Proteins and protein interactions

While nucleic acids can be essentially detected and characterized down to the level of single molecules, this is typically not the case with proteins. In spite of major progress in mass spectroscopy (e.g. [150-153]) and other analysis techniques (e.g. [154-159]), we are still far from the power provided, for example, by next-generation sequencing in transcriptome analysis. A significant effort has, therefore, been directed at converting the analysis of proteins into a nucleic acid analysis problem. Sequencing the RNA protected by the ribosome does, for example, give detailed information on the protein synthesis, determines translation rates and identifies previously unknown proteins [160]. To be able to apply the sensitivity and throughput of nucleic acid analysis, a number of techniques have been developed to tag proteins, antibodies or other binding agents (or even chemicals) with nucleic acids, which can then be analyzed by deep sequencing. In proximity ligation for example, two or more binders are tagged with different oligonucleotides, which can form amplifiable sequences, if they are held in close proximity, allowing the highly sensitive detection of proteins (two binders to the same protein), protein modifications (one binder to the protein, one to the modification), protein-protein complexes (one binder each for both proteins), or larger structures (multiple binders carrying sequences), which will only give an amplifiable result if all components are present in close proximity [161,162]. Similarly, the results of different types of protein interaction assays (e.g. from a two-hybrid analysis) can be read out by selective amplification and sequence analysis [163-166].

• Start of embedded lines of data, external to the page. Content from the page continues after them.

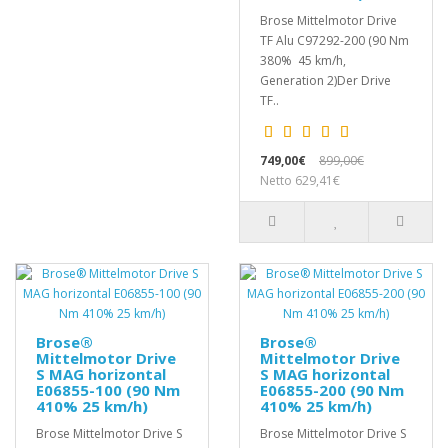
Brose Mittelmotor Drive
TF Alu C97292-200 (90 Nm
380% 45 km/h,
Generation 2)Der Drive
TF..
749,00€
899,00€
Netto 629,41€
Brose®
Brose®
Mittelmotor Drive
Mittelmotor Drive
S MAG horizontal
S MAG horizontal
E06855-100 (90 Nm
E06855-200 (90 Nm
410% 25 km/h)
410% 25 km/h)
Brose Mittelmotor Drive S
Brose Mittelmotor Drive S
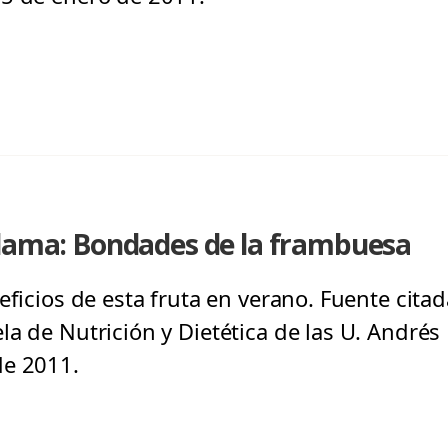
alama: Bondades de la frambuesa
eficios de esta fruta en verano. Fuente citad
a de Nutrición y Dietética de las U. Andrés 
de 2011.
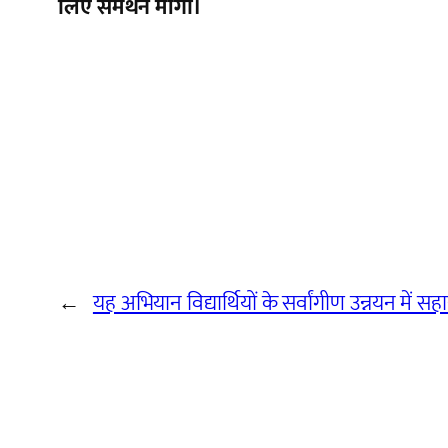
लिए समर्थन मांगा।
←
यह अभियान विद्यार्थियों के सर्वांगीण उन्नयन में स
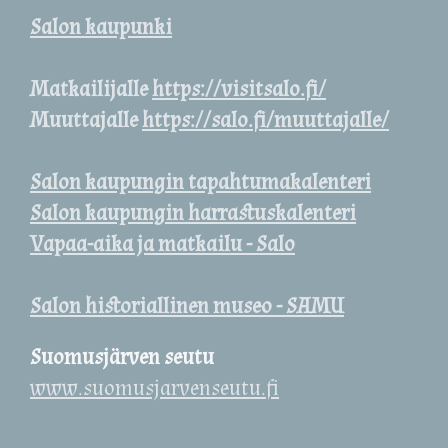
Salon kaupunki
Matkailijalle
https://visitsalo.fi/
Muuttajalle
https://salo.fi/muuttajalle/
Salon kaupungin tapahtumakalenteri
Salon kaupungin harrastuskalenteri
Vapaa-aika ja matkailu - Salo
Salon historiallinen museo - SAMU
Suomusjärven seutu
www.suomusjarvenseutu.fi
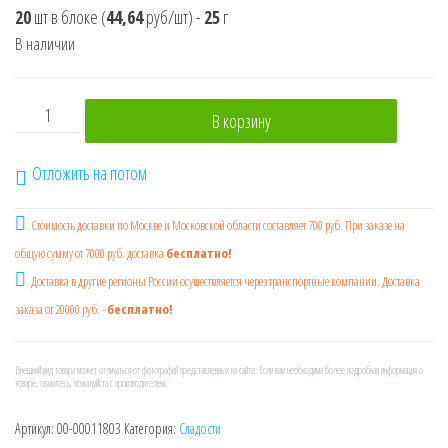
20
шт в блоке
(
44,64
руб/шт)
-
25
г
В наличии
Количество товара Конфеты фруктовые леденцы Yimubai
В корзину
Отложить на потом
Стоимость доставки по Москве и Московской области составляет 700 руб. При заказе на
общую сумму от 7000 руб. доставка
бесплатно!
Доставка в другие регионы России осушествляется через транспортные компании. Доставка
заказа от 20000 руб. -
бесплатно!
Внешний вид товара может отличаться от фотографий представленных на сайте. Если вам необходима более подробная информация о
товаре, свяжитесь, пожалуйста с производителем.
Артикул:
00-00011803
Категория:
Сладости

Metagenome analysis, cell phenotypes, and much more

Microbial populations can play an important role in human diseases and other phenotypes. Next generation sequencing has allowed much more detailed analyses of these complex populations [167-169]. Next-generation sequencing techniques can also be used to great advantage to analyze the effect of specific conditions on a cell population marked by specific sequences with little effort. Next-generation sequencing can also help to identify causal variants for interesting phenotypes at the cell level, by either submitting populations of different cells recognizable by a (introduced or naturally present) specific sequence, followed by analyzing the differences in sequence representation before and after the selection step, or by selection for specific phenotypes, followed by sequencing the genome to identify the causal variants [170-173]. As sequencing costs have dropped (and, in spite of the current reversal, they are likely to continue to drop over the longer term, driven by new technology platforms) and more applications are transformed into DNA sequencing (see [174] for a proposed approach to analyse neuron connectivity by DNA sequencing), we can expect to have increasingly different types of information available, not only for basic research but also for the individualized application of this knowledge for the benefit of individuals. This is likely to be the case, in spite of the currently high analysis costs often dwarfing the costs of data generation [175], as the existing, only partly automated, analysis pipelines mature, with data analysis ultimately limited by the costs of the electricity required for the computation.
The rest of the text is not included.